Fé Verdejo é historiadora. Pesquisa vestígios da vida íntima de mulheres escravizadas em arquivos dispersos pela América Latina. Martin Tirado, especialista em documentos que trabalha na equipe dela em uma universidade, narra como o encontro entre os dois mudou sua vida ao longo de um ano.

Os capítulos de “Fé Disfarçada” alternam a ação no presente com relatos coloniais que misturam religião, maternidade, violência sexual e estratégias para obter a alforria.

A protagonista é uma intelectual negra com o projeto de restituir alguma dignidade para mulheres que figuram em registros históricos como sedutoras e manipuladoras, embora tenham sofrido toda espécie de abusos.

O romance aborda inúmeras contradições, inclusive como é possível conhecer uma história coletiva de traumas e agressões sexuais e ainda assim, individualmente, se excitar com práticas consensuais de dominação entre adultos.

A autora, a porto-riquenha Mayra Santos-Febres, observa a complexidade do desejo. O narrador, um homem branco, se envolve com a chefe em um jogo de sedução baseado em silêncios e trocas intelectuais. É a historiadora quem toma a iniciativa com o colega, dá a ele uma série de orientações para conduzir a relação, mas usa um traje que fere sua pele durante o ato sexual.

Martin se apaixona por Fé, mas é um narrador não confiável. O fato de só sabermos o que ele nos conta sobre a pesquisadora serve de lembrete da assimetria de poder entre quem narra e quem é retratada pelo outro.
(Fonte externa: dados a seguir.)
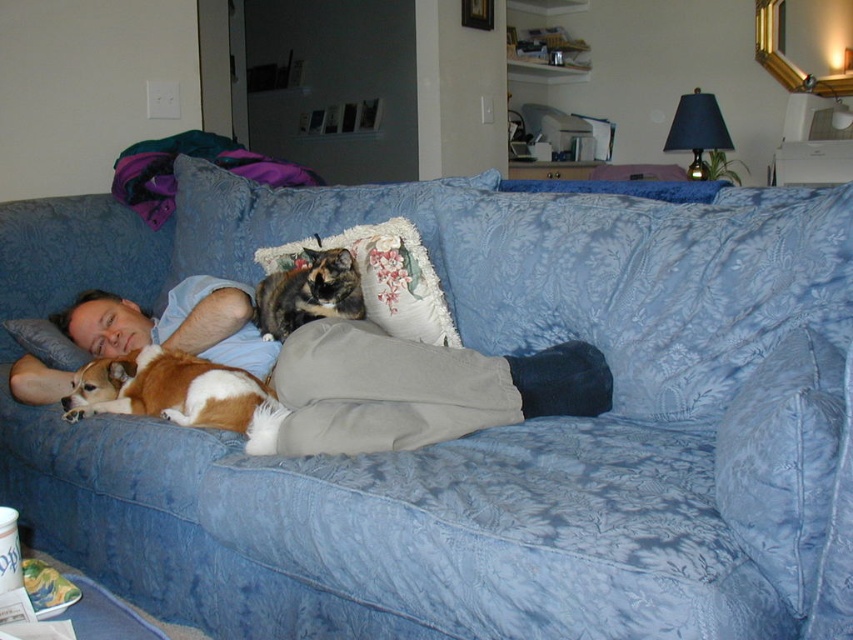 Question: Is blue floral fabric couch at center in front of calico fur cat at center?

Choices:
 (A) yes
 (B) no

Answer: (A)

Question: Which object appears farthest from the camera in this image?

Choices:
 (A) light blue fabric pants at center
 (B) calico fur cat at center

Answer: (B)

Question: Is floral fabric pillow at center positioned in front of calico fur cat at center?

Choices:
 (A) yes
 (B) no

Answer: (B)

Question: Where is light blue fabric pants at center located in relation to floral fabric pillow at center in the image?

Choices:
 (A) right
 (B) left

Answer: (A)

Question: Which object appears farthest from the camera in this image?

Choices:
 (A) floral fabric pillow at center
 (B) blue floral fabric couch at center

Answer: (A)

Question: Which of the following is the farthest from the observer?

Choices:
 (A) blue floral fabric couch at center
 (B) brown and white fur dog at lower left
 (C) light blue fabric pants at center

Answer: (B) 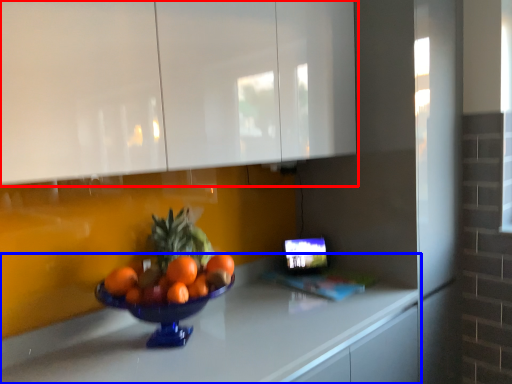 Question: Which object is closer to the camera taking this photo, cabinetry (highlighted by a red box) or countertop (highlighted by a blue box)?

Choices:
 (A) cabinetry
 (B) countertop

Answer: (B) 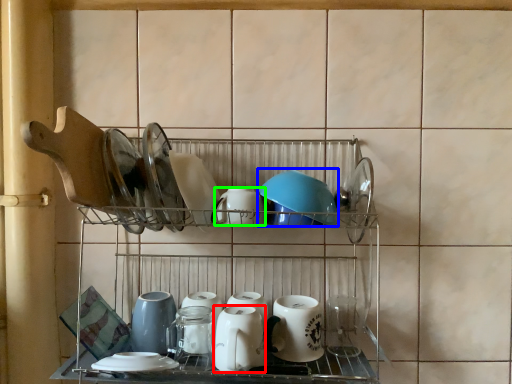 Question: Which object is the closest to the tableware (highlighted by a red box)? Choose among these: tableware (highlighted by a blue box) or tableware (highlighted by a green box).

Choices:
 (A) tableware
 (B) tableware

Answer: (B) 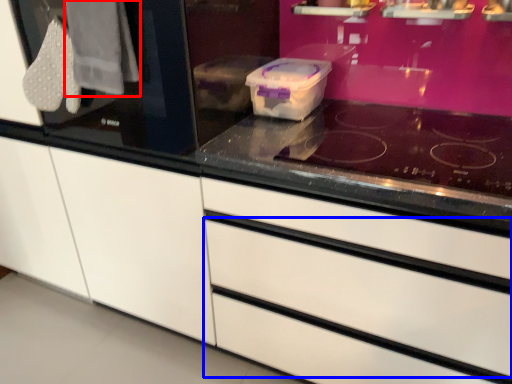 Question: Among these objects, which one is nearest to the camera, clothe (highlighted by a red box) or drawer (highlighted by a blue box)?

Choices:
 (A) clothe
 (B) drawer

Answer: (B) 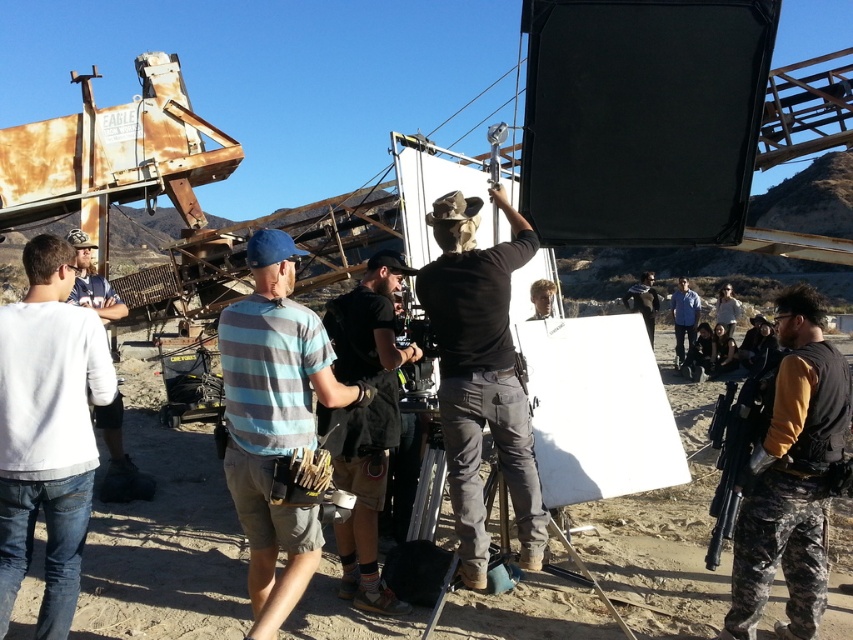 Question: Is black cotton shirt at center wider than dark gray fabric jacket at center?

Choices:
 (A) yes
 (B) no

Answer: (B)

Question: From the image, what is the correct spatial relationship of camouflage pants at center in relation to white matte shirt at left?

Choices:
 (A) above
 (B) below

Answer: (B)

Question: Observing the image, what is the correct spatial positioning of metallic silver tripod at center in reference to white matte shirt at left?

Choices:
 (A) above
 (B) below

Answer: (B)

Question: Which of these objects is positioned farthest from the white matte shirt at left?

Choices:
 (A) black matte gun at right
 (B) metallic silver tripod at center
 (C) camouflage pants at center

Answer: (C)

Question: Which is farther from the blue shirt at center?

Choices:
 (A) white matte shirt at left
 (B) black matte shirt at center

Answer: (B)

Question: Which object appears farthest from the camera in this image?

Choices:
 (A) black matte shirt at center
 (B) camouflage pants at center

Answer: (B)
“Fé Disfarçada” tem apenas um capítulo narrado pela protagonista: a memória de sua primeira relação sexual, iniciada com tesão e curiosidade, mas que termina num estupro. O episódio mescla excitação, medo e o prazer apesar da agressão.
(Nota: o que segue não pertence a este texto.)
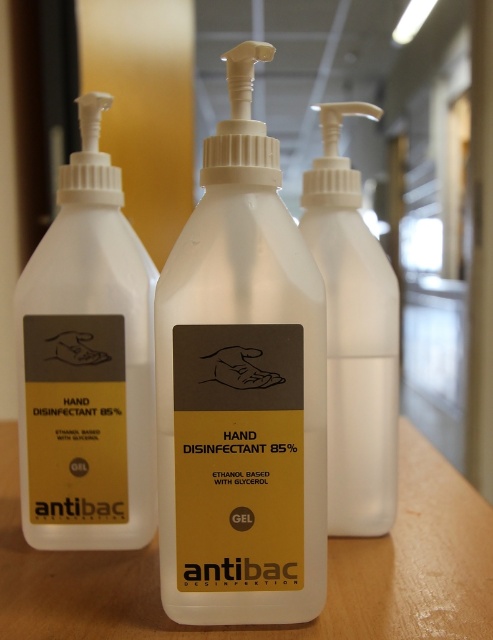 You are a delivery person who needs to place a new bottle between the two existing points in the image. The new bottle must be placed exactly halfway between point (x=164, y=515) and point (x=57, y=385). What are the coordinates of the spot where you should place the new bottle?

The coordinates of the spot to place the new bottle would be the midpoint between point (x=164, y=515) and point (x=57, y=385). To calculate this, average the x and y coordinates separately. The midpoint is at x coordinate 0.704 and y coordinate 0.225. Therefore, the coordinates are approximately 0.704, 0.225.

You need to place a 10 cm wide box between the matte white hand sanitizer at left and the white plastic hand sanitizer at center. Given their widths, will there be enough space for the box?

The matte white hand sanitizer at left is wider than the white plastic hand sanitizer at center. However, the total width of both bottles combined would determine if there is enough space. Since the exact widths aren

You are looking at three white plastic bottles with pump dispensers on a wooden surface. You notice two points marked on the image at coordinates point (87, 273) and point (377, 433). Which of these points is located closer to the camera?

Point (87, 273) is closer to the camera than point 0.675, 0.765.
A experiência dialoga com os arquivos da pesquisa da personagem, deixando a pergunta: seria possível para qualquer mulher ter uma vida sexual sem contato com a violência?

É possível ler o relato de Martin como ironia, uma vez que o narrador foi criado por uma autora negra. O personagem pode representar um branco bem-intencionado, imerso em fantasias, que se supõe capaz de libertar uma mulher negra de traumas passados.

A maior evidência do quanto Martin é risível é seu vocabulário formal e pouco excitante para se referir ao sexo. “Ao fundo de suas pernas, um púbis largo e negro se entreabre. Os lábios tremem como as asas de uma borboleta, rosados, enquanto Fé se acomoda sobre o divã, que enterra ainda mais os ferros do traje dentro de sua carne. Mordo minha língua. Quero comer essa carne. Abeberar. Enterro meu rosto entre coxas de Fé. Lambo e mordo até me faltar o ar.”

O livro parece ambicioso por abordar os traumas históricos coletivos da escravidão e as possibilidades de mulheres negras vivenciarem, hoje, o prazer de forma saudável —tendo seus desejos e limites respeitados, embora persista um imaginário racista de sensualidade e desejo insaciáveis.

Mas a obra se limita a refletir como o presente repete o passado —ainda que protagonista alcance independência financeira e capital intelectual. Isso porque, quando Fé narra sua história, de todas as experiências que poderiam ser destacadas para dar nuances à personagem, a escolha da autora é por um estupro.

É fato que um romance não precisa responder a temas tão complexos, nem é esse o papel da literatura. Se “Fé Disfarçada” é um livro provocador, ele se torna cansativo com a repetição de cenas violentas e descrições constrangedoras de encontros sexuais.

O romance estimula a imaginar os não-ditos e também a desejar outras histórias, em que mulheres negras podem gozar sem ter seu sangue derramado.